SACRAMENTO, Californie (AP) – Avec l'odeur des incendies de forêt en Californie dans l'air, le président Donald Trump a ignoré lundi le consensus scientifique selon lequel le changement climatique joue un rôle central dans les enfers historiques de la côte ouest et a renouvelé son affirmation infondée selon laquelle l'incapacité de ratisser la forêt les sols et le bois mort clair sont principalement à blâmer.

Les incendies menacent de devenir un autre front dans la candidature à la réélection de Trump, qui fait déjà face à des obstacles en raison de la pandémie de coronavirus, du chômage et des troubles sociaux. Son challenger démocrate, Joe Biden, a déclaré lundi dans son propre discours que les destructions et le nombre croissant de morts en Californie, en Oregon et à Washington nécessitaient un leadership présidentiel plus fort et ont qualifié Trump de «pyromane du climat».

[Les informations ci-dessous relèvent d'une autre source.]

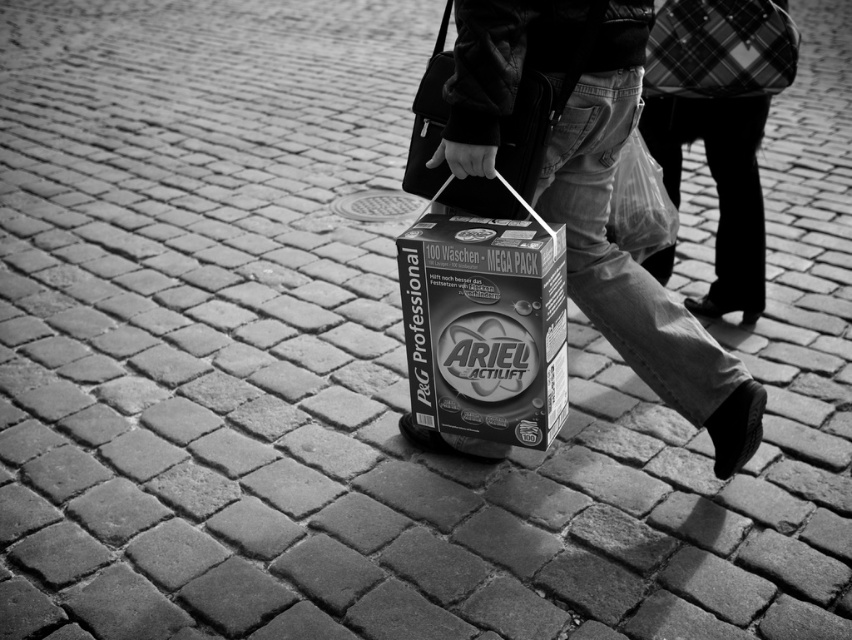 The width and height of the screenshot is (852, 640). What do you see at coordinates (629, 253) in the screenshot?
I see `matte cardboard box at center` at bounding box center [629, 253].

At what (x,y) coordinates should I click in order to perform the action: click on matte cardboard box at center. Please return your answer as a coordinate pair (x, y). The width and height of the screenshot is (852, 640). Looking at the image, I should click on (629, 253).

Can you confirm if plaid fabric bag at upper right is positioned above transparent plastic bag at center?

Yes, plaid fabric bag at upper right is above transparent plastic bag at center.

Identify the location of plaid fabric bag at upper right. click(x=718, y=49).

What do you see at coordinates (718, 49) in the screenshot? I see `plaid fabric bag at upper right` at bounding box center [718, 49].

This screenshot has height=640, width=852. Identify the location of plaid fabric bag at upper right. (718, 49).

Is matte cardboard box at center in front of plaid fabric bag at center?

That is True.

Can you confirm if matte cardboard box at center is taller than plaid fabric bag at center?

Yes.

Does point (619, 276) lie behind point (752, 132)?

No.

Where is `matte cardboard box at center`? The image size is (852, 640). matte cardboard box at center is located at coordinates (629, 253). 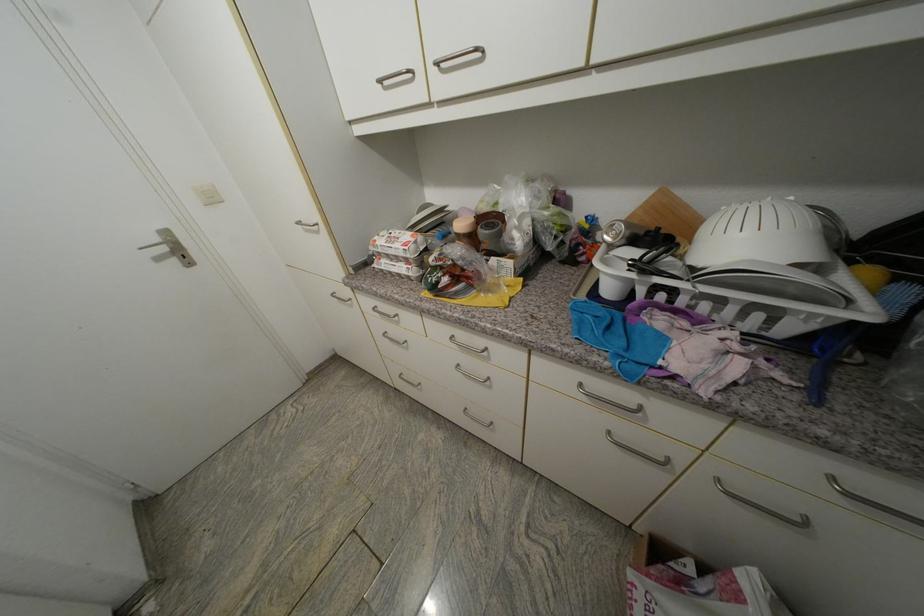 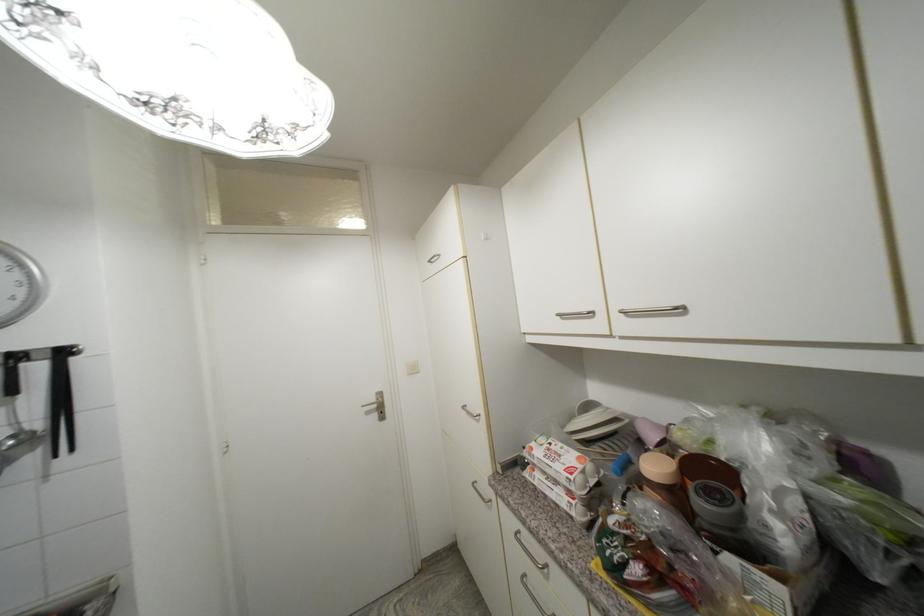 The point at (493, 228) is marked in the first image. Where is the corresponding point in the second image?

(714, 496) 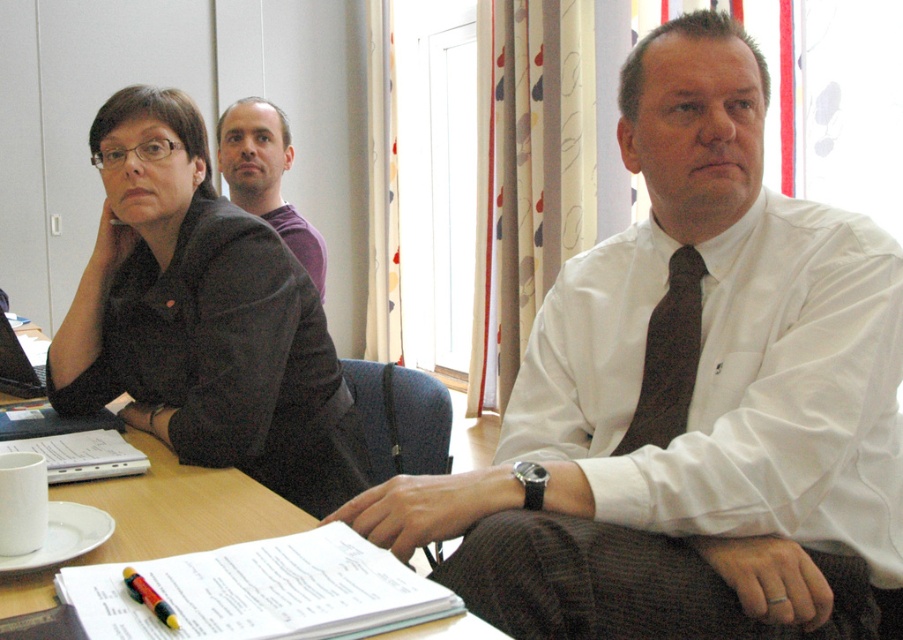 You are a photographer setting up for a group photo in the meeting room. You need to ensure that both the white cotton dress shirt at center and the matte black shirt at upper left are fully visible in the frame. Based on their current positions, is there any part of either shirt that might be blocked from view?

The white cotton dress shirt at center is positioned under the matte black shirt at upper left, so part of the white cotton dress shirt at center could be blocked by the matte black shirt at upper left. Adjust the subjects positions to ensure both shirts are fully visible.

You are organizing a meeting and need to place a name tag on the table. The name tag must be placed below the purple cotton shirt at upper center. Where should you place it in relation to the multicolored plastic pen at lower left?

The name tag should be placed below the purple cotton shirt at upper center, which is above the multicolored plastic pen at lower left. Therefore, the name tag should be placed above the multicolored plastic pen at lower left.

Trump s'est rendu dans le nord de la Californie pour être informé par le gouverneur démocrate Gavin Newsom et d'autres responsables des États et du gouvernement fédéral. À un moment donné, le secrétaire de l'Agence nationale des ressources naturelles, Wade Crowfoot, a exhorté le président à «reconnaître le changement climatique et ce qu'il signifie pour nos forêts».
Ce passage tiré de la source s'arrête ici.